-- Provided data follows --
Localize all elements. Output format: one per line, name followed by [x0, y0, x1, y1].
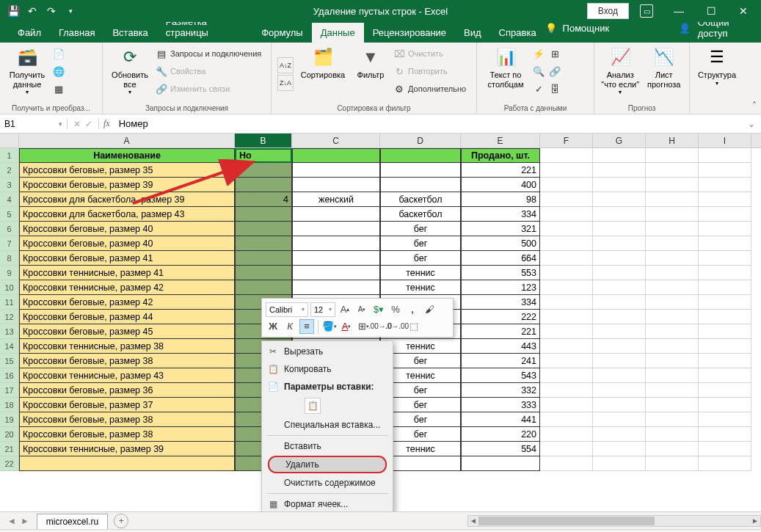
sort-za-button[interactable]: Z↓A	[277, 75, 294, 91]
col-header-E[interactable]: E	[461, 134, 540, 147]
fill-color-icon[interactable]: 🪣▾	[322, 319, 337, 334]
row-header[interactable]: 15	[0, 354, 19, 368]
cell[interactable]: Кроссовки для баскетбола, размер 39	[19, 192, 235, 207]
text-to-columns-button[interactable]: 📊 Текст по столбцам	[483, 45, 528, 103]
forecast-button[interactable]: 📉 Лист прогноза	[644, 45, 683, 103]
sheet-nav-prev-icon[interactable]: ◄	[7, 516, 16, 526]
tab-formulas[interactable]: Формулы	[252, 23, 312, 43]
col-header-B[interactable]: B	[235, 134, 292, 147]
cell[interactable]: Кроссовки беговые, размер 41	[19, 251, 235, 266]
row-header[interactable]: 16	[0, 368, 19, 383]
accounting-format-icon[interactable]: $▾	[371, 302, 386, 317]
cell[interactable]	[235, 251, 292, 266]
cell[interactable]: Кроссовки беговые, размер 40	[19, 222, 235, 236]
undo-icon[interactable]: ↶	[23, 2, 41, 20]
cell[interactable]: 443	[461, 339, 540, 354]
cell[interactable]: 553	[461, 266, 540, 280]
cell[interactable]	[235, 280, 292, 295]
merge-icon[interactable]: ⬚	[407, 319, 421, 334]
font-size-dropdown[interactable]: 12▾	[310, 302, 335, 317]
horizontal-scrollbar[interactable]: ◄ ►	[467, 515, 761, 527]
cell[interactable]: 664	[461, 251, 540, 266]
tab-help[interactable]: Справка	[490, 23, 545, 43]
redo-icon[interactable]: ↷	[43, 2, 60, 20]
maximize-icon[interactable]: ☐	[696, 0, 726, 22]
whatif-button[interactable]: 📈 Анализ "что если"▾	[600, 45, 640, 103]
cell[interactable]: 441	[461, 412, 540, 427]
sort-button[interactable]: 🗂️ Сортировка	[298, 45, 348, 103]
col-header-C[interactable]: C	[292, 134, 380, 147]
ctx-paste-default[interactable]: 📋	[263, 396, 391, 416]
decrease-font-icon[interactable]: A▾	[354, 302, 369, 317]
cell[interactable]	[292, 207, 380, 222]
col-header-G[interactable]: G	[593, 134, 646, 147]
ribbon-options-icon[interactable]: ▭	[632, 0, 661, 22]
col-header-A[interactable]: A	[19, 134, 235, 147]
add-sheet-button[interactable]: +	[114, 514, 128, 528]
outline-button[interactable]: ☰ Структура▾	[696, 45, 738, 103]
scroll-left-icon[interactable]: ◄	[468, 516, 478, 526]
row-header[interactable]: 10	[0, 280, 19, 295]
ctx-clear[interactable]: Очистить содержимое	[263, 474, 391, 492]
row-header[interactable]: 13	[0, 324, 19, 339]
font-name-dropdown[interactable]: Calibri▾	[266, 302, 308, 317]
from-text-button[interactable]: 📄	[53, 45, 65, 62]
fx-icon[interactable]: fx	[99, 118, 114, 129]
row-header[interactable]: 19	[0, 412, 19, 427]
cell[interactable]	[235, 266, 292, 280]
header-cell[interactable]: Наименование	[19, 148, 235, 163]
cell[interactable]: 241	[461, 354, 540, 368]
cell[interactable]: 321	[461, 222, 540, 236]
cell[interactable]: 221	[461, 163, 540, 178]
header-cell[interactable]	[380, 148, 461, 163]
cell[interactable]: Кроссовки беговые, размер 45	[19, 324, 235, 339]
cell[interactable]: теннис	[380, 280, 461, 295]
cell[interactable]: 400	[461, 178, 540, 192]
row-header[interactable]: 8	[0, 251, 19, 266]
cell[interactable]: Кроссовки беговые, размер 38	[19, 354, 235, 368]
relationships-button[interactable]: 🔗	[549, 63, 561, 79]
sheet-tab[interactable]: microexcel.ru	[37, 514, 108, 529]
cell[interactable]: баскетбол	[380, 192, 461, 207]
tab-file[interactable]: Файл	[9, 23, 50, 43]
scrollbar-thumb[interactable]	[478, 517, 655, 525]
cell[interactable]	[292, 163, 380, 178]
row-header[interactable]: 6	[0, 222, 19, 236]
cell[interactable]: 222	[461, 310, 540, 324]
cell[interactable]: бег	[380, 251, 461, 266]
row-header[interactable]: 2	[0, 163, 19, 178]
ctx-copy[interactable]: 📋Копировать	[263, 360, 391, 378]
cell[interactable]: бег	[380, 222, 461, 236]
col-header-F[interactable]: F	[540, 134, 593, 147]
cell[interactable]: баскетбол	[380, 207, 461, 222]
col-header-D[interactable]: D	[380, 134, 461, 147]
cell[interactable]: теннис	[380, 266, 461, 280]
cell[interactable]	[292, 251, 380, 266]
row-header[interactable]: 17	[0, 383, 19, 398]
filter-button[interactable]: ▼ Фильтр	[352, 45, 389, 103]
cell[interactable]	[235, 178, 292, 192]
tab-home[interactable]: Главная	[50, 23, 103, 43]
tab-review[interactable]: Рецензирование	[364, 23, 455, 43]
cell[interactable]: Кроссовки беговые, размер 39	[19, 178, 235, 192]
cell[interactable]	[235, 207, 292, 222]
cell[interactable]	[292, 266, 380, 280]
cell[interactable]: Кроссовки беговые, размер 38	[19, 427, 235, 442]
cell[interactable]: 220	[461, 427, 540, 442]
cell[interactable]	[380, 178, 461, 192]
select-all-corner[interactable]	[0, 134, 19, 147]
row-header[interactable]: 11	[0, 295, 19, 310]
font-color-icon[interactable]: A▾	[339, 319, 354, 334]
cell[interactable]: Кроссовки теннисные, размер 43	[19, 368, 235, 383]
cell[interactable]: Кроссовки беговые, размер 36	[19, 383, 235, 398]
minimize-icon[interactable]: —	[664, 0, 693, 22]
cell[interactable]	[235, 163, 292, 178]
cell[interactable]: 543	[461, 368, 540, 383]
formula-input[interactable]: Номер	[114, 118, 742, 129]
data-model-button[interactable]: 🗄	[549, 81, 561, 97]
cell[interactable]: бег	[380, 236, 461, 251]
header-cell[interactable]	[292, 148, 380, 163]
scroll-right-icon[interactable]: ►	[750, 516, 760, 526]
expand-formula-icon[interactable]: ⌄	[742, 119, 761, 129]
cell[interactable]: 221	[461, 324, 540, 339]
-- Provided data concluded --
= Directions for this task =
With the images omitted, repeat all the data word for word.

= Response to this exercise =
Localize all elements. Output format: one per line, name followed by [x0, y0, x1, y1].
sort-za-button[interactable]: Z↓A	[277, 75, 294, 91]
col-header-E[interactable]: E	[461, 134, 540, 147]
fill-color-icon[interactable]: 🪣▾	[322, 319, 337, 334]
row-header[interactable]: 15	[0, 354, 19, 368]
cell[interactable]: Кроссовки для баскетбола, размер 39	[19, 192, 235, 207]
text-to-columns-button[interactable]: 📊 Текст по столбцам	[483, 45, 528, 103]
forecast-button[interactable]: 📉 Лист прогноза	[644, 45, 683, 103]
sheet-nav-prev-icon[interactable]: ◄	[7, 516, 16, 526]
tab-formulas[interactable]: Формулы	[252, 23, 312, 43]
col-header-B[interactable]: B	[235, 134, 292, 147]
cell[interactable]: Кроссовки беговые, размер 41	[19, 251, 235, 266]
row-header[interactable]: 16	[0, 368, 19, 383]
accounting-format-icon[interactable]: $▾	[371, 302, 386, 317]
cell[interactable]	[235, 251, 292, 266]
cell[interactable]: Кроссовки беговые, размер 40	[19, 222, 235, 236]
undo-icon[interactable]: ↶	[23, 2, 41, 20]
cell[interactable]: 443	[461, 339, 540, 354]
cell[interactable]: 553	[461, 266, 540, 280]
cell[interactable]	[235, 280, 292, 295]
merge-icon[interactable]: ⬚	[407, 319, 421, 334]
font-size-dropdown[interactable]: 12▾	[310, 302, 335, 317]
horizontal-scrollbar[interactable]: ◄ ►	[467, 515, 761, 527]
cell[interactable]: 664	[461, 251, 540, 266]
tab-help[interactable]: Справка	[490, 23, 545, 43]
redo-icon[interactable]: ↷	[43, 2, 60, 20]
maximize-icon[interactable]: ☐	[696, 0, 726, 22]
whatif-button[interactable]: 📈 Анализ "что если"▾	[600, 45, 640, 103]
cell[interactable]: 441	[461, 412, 540, 427]
sort-button[interactable]: 🗂️ Сортировка	[298, 45, 348, 103]
col-header-C[interactable]: C	[292, 134, 380, 147]
ctx-paste-default[interactable]: 📋	[263, 396, 391, 416]
decrease-font-icon[interactable]: A▾	[354, 302, 369, 317]
cell[interactable]	[292, 207, 380, 222]
col-header-G[interactable]: G	[593, 134, 646, 147]
ribbon-options-icon[interactable]: ▭	[632, 0, 661, 22]
col-header-A[interactable]: A	[19, 134, 235, 147]
add-sheet-button[interactable]: +	[114, 514, 128, 528]
outline-button[interactable]: ☰ Структура▾	[696, 45, 738, 103]
scroll-left-icon[interactable]: ◄	[468, 516, 478, 526]
row-header[interactable]: 10	[0, 280, 19, 295]
ctx-clear[interactable]: Очистить содержимое	[263, 474, 391, 492]
row-header[interactable]: 13	[0, 324, 19, 339]
font-name-dropdown[interactable]: Calibri▾	[266, 302, 308, 317]
from-text-button[interactable]: 📄	[53, 45, 65, 62]
fx-icon[interactable]: fx	[99, 118, 114, 129]
row-header[interactable]: 19	[0, 412, 19, 427]
cell[interactable]	[235, 266, 292, 280]
header-cell[interactable]: Наименование	[19, 148, 235, 163]
cell[interactable]: 241	[461, 354, 540, 368]
cell[interactable]: 321	[461, 222, 540, 236]
cell[interactable]: 221	[461, 163, 540, 178]
header-cell[interactable]	[380, 148, 461, 163]
cell[interactable]: Кроссовки беговые, размер 45	[19, 324, 235, 339]
cell[interactable]: теннис	[380, 280, 461, 295]
cell[interactable]: 400	[461, 178, 540, 192]
row-header[interactable]: 8	[0, 251, 19, 266]
cell[interactable]: Кроссовки беговые, размер 38	[19, 354, 235, 368]
relationships-button[interactable]: 🔗	[549, 63, 561, 79]
sheet-tab[interactable]: microexcel.ru	[37, 514, 108, 529]
cell[interactable]: баскетбол	[380, 192, 461, 207]
tab-file[interactable]: Файл	[9, 23, 50, 43]
scrollbar-thumb[interactable]	[478, 517, 655, 525]
cell[interactable]	[292, 163, 380, 178]
row-header[interactable]: 6	[0, 222, 19, 236]
cell[interactable]: 222	[461, 310, 540, 324]
cell[interactable]: бег	[380, 251, 461, 266]
row-header[interactable]: 2	[0, 163, 19, 178]
ctx-copy[interactable]: 📋Копировать	[263, 360, 391, 378]
cell[interactable]: бег	[380, 222, 461, 236]
col-header-F[interactable]: F	[540, 134, 593, 147]
cell[interactable]: баскетбол	[380, 207, 461, 222]
col-header-D[interactable]: D	[380, 134, 461, 147]
cell[interactable]: теннис	[380, 266, 461, 280]
cell[interactable]	[292, 251, 380, 266]
row-header[interactable]: 17	[0, 383, 19, 398]
filter-button[interactable]: ▼ Фильтр	[352, 45, 389, 103]
cell[interactable]	[235, 178, 292, 192]
tab-home[interactable]: Главная	[50, 23, 103, 43]
tab-review[interactable]: Рецензирование	[364, 23, 455, 43]
cell[interactable]: Кроссовки беговые, размер 39	[19, 178, 235, 192]
cell[interactable]	[235, 207, 292, 222]
cell[interactable]	[292, 266, 380, 280]
cell[interactable]: Кроссовки беговые, размер 38	[19, 427, 235, 442]
cell[interactable]: 220	[461, 427, 540, 442]
cell[interactable]	[380, 178, 461, 192]
select-all-corner[interactable]	[0, 134, 19, 147]
row-header[interactable]: 11	[0, 295, 19, 310]
font-color-icon[interactable]: A▾	[339, 319, 354, 334]
cell[interactable]: Кроссовки теннисные, размер 43	[19, 368, 235, 383]
cell[interactable]: Кроссовки беговые, размер 36	[19, 383, 235, 398]
minimize-icon[interactable]: —	[664, 0, 693, 22]
cell[interactable]	[235, 163, 292, 178]
cell[interactable]: 543	[461, 368, 540, 383]
formula-input[interactable]: Номер	[114, 118, 742, 129]
data-model-button[interactable]: 🗄	[549, 81, 561, 97]
cell[interactable]: бег	[380, 236, 461, 251]
header-cell[interactable]	[292, 148, 380, 163]
scroll-right-icon[interactable]: ►	[750, 516, 760, 526]
expand-formula-icon[interactable]: ⌄	[742, 119, 761, 129]
cell[interactable]: 221	[461, 324, 540, 339]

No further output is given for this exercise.